Back home from the hospital. wow, what an ordeal!
I checked in and they started trying to put an iv in me. That is never fun, but apparently chemo degrades the ability of your veins to take an iv. They tried in 5 different places. Yes 5 times before they decided they would check with my surgeon if they could use my port. Thank goodness he agreed and finally they inserted an iv and I was able to get some drugs for the anxiety.
Next, my plastic surgeon came in. He marked on my breasts where he wanted the surgeon to make the incisions to minimize scarring for his reconstruction. I had called his office to let them know when the surgery was, but I found out later that he did not get that message and called my cell phone asking if I wanted to come in to the office prior to the surgery and get marked. When he didn’t get a response, he checked the surgery schedule and came to me at the hospital. He’s a nice guy.
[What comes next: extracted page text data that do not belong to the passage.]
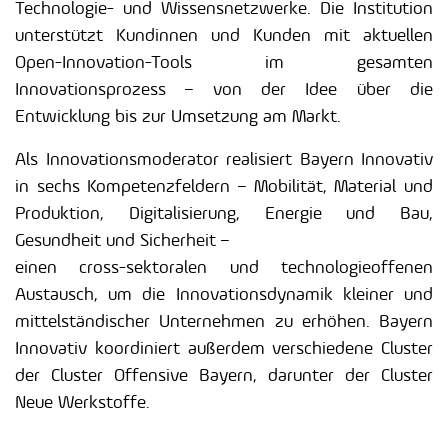
Technologie- und Wissensnetzwerke. Die Institution
unterstützt Kundinnen und Kunden mit aktuellen
Open-Innovation-Tools im gesamten
Innovationsprozess – von der Idee über die
Entwicklung bis zur Umsetzung am Markt.
Als Innovationsmoderator realisiert Bayern Innovativ
in sechs Kompetenzfeldern – Mobilität, Material und
Produktion, Digitalisierung, Energie und Bau,
Gesundheit und Sicherheit –
einen cross-sektoralen und techno­logieoffenen
Austausch, um die Innovationsdynamik kleiner und
mittelständischer Unternehmen zu erhöhen. Bayern
Innovativ koordiniert außerdem verschiedene Cluster
der Cluster Offensive Bayern, darunter der Cluster
Neue Werkstoffe.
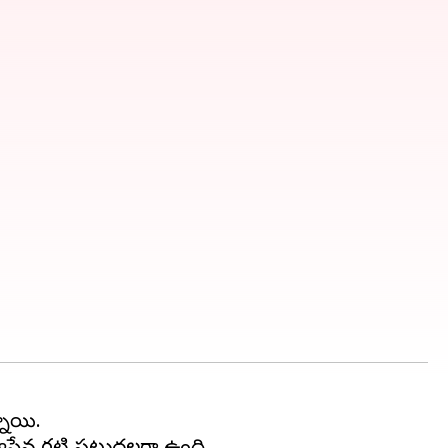
నాయి.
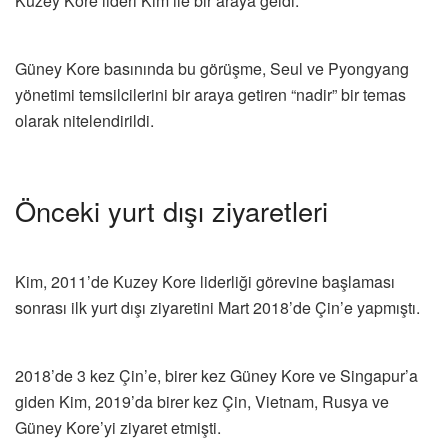
Kuzey Kore lideri Kim ile bir araya geldi.
Güney Kore basınında bu görüşme, Seul ve Pyongyang
yönetimi temsilcilerini bir araya getiren “nadir” bir temas
olarak nitelendirildi.
Önceki yurt dışı ziyaretleri
Kim, 2011’de Kuzey Kore liderliği görevine başlaması
sonrası ilk yurt dışı ziyaretini Mart 2018’de Çin’e yapmıştı.
2018’de 3 kez Çin’e, birer kez Güney Kore ve Singapur’a
giden Kim, 2019’da birer kez Çin, Vietnam, Rusya ve
Güney Kore’yi ziyaret etmişti.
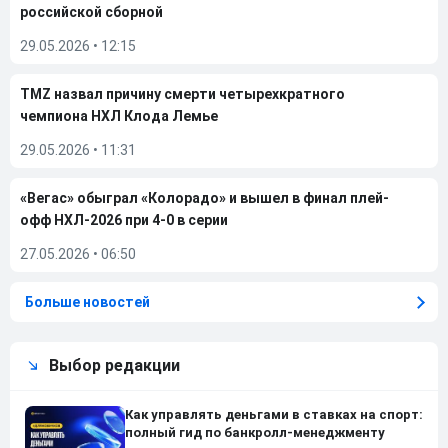
российской сборной
29.05.2026
•
12:15
TMZ назвал причину смерти четырехкратного
чемпиона НХЛ Клода Лемье
29.05.2026
•
11:31
«Вегас» обыграл «Колорадо» и вышел в финал плей-
офф НХЛ-2026 при 4-0 в серии
27.05.2026
•
06:50
Больше новостей
Выбор редакции
Как управлять деньгами в ставках на спорт:
полный гид по банкролл-менеджменту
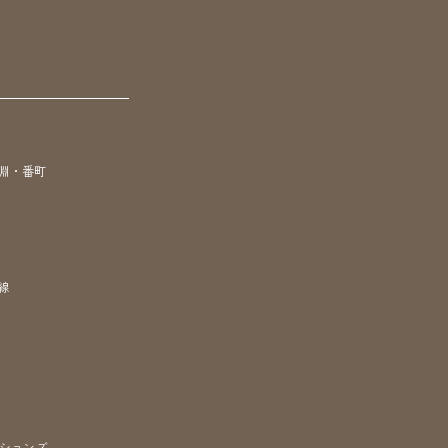
淵・番町
線
ションズ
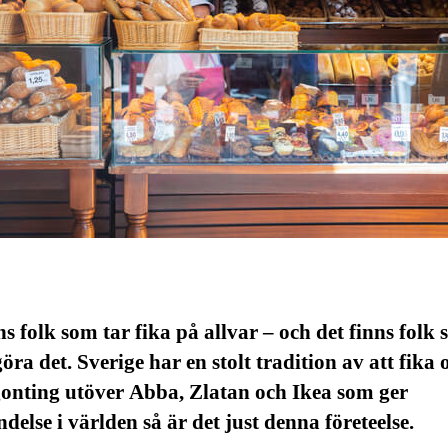
ns folk som tar fika på allvar – och det finns folk
öra det. Sverige har en stolt tradition av att fika 
gonting utöver Abba, Zlatan och Ikea som ger
delse i världen så är det just denna företeelse.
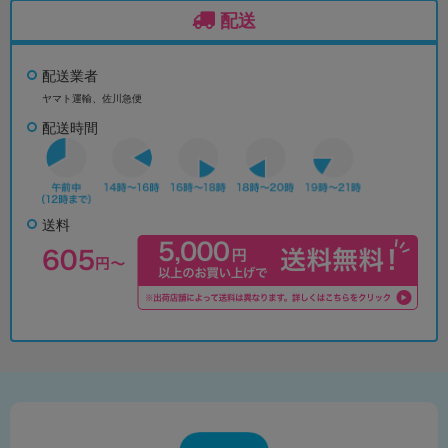
配送
配送業者
ヤマト運輸、佐川急便
配送時間
送料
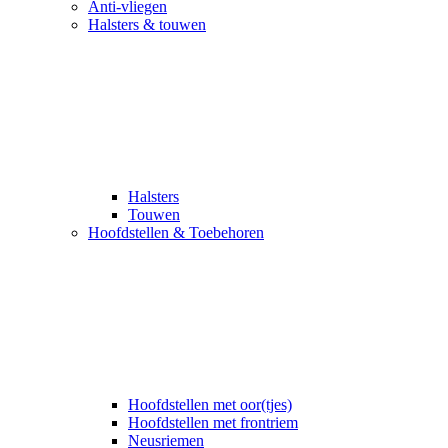
Anti-vliegen
Halsters & touwen
Halsters
Touwen
Hoofdstellen & Toebehoren
Hoofdstellen met oor(tjes)
Hoofdstellen met frontriem
Neusriemen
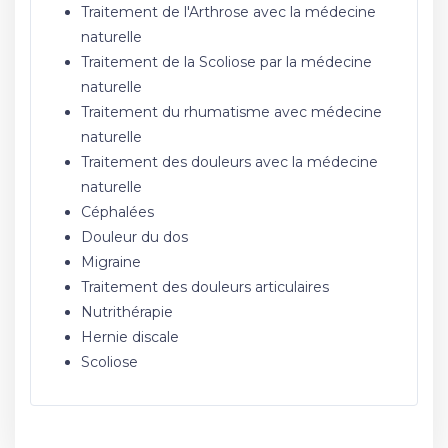
Traitement de l'Arthrose avec la médecine
naturelle
Traitement de la Scoliose par la médecine
naturelle
Traitement du rhumatisme avec médecine
naturelle
Traitement des douleurs avec la médecine
naturelle
Céphalées
Douleur du dos
Migraine
Traitement des douleurs articulaires
Nutrithérapie
Hernie discale
Scoliose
Off to surgery I go. Three hours later, the surgeon comes out to talk to Scott, my mom and my sister. This surgeon is a riot, he has a very heavy accent - Iraqi- and a very high opinion of himself. I guess if you are having surgery, you want it done by someone who thinks he is the best at what he does. So out comes Dr. A telling them that all went well, that no does this surgery like he does and he is the best at it, blah blah blah. Then he announces to my family and of course all the wonderful friends who were there to support us that he saved my left nipple! Oh thank goodness, that was what I was worried about. And I am sure the rest of the neighborhood was vastly relieved as well.
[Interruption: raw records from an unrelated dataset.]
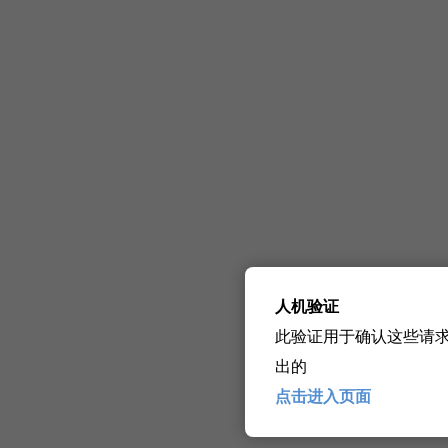
人机验证
此验证用于确认这些请
出的
点击进入页面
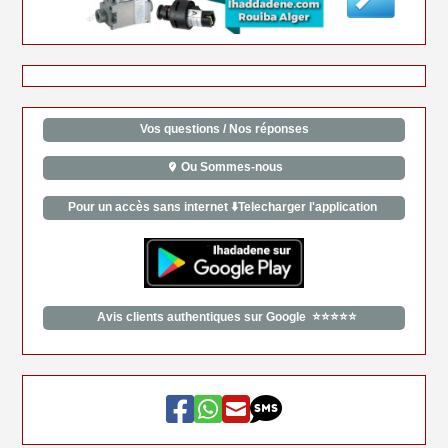
Vos questions / Nos réponses
Ou Sommes-nous
Pour un accès sans internet ⬇️Telecharger l'application
Avis clients authentiques sur Google ⭐⭐⭐⭐⭐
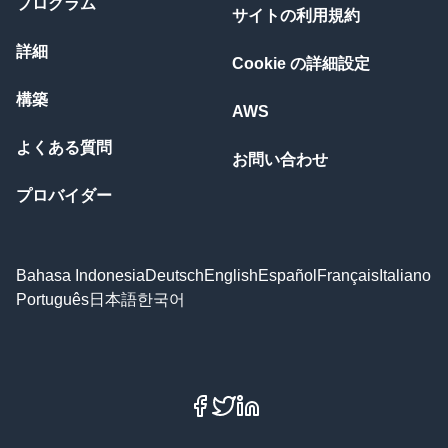
プログラム
サイトの利用規約
詳細
Cookie の詳細設定
構築
AWS
よくある質問
お問い合わせ
プロバイダー
Bahasa Indonesia
Deutsch
English
Español
Français
Italiano
Português
日本語
한국어
Facebook
X
LinkedIn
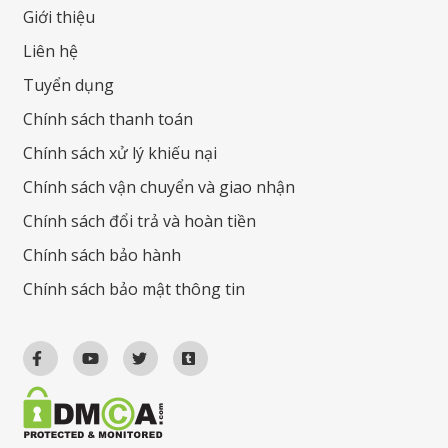
Giới thiệu
Liên hệ
Tuyển dụng
Chính sách thanh toán
Chính sách xử lý khiếu nại
Chính sách vận chuyển và giao nhận
Chính sách đổi trả và hoàn tiền
Chính sách bảo hành
Chính sách bảo mật thông tin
I am in recovery at this time and not really coming around as expected. Scott believes I am doing ok and goes home. About that time I start to come around a little. I start projectile vomiting across the room. I see a bunch of people running around me in and out of the room and don’t remember anything else until later that night when I am moved into another room. It seems that my oxygen saturation rate dropped below 70% and the nurses called the rapid response team. They said I “coded”, whatever that means to them, and I was just a few minutes away from being intubated to restore my breathing. They were able to revive me and avoid all of that.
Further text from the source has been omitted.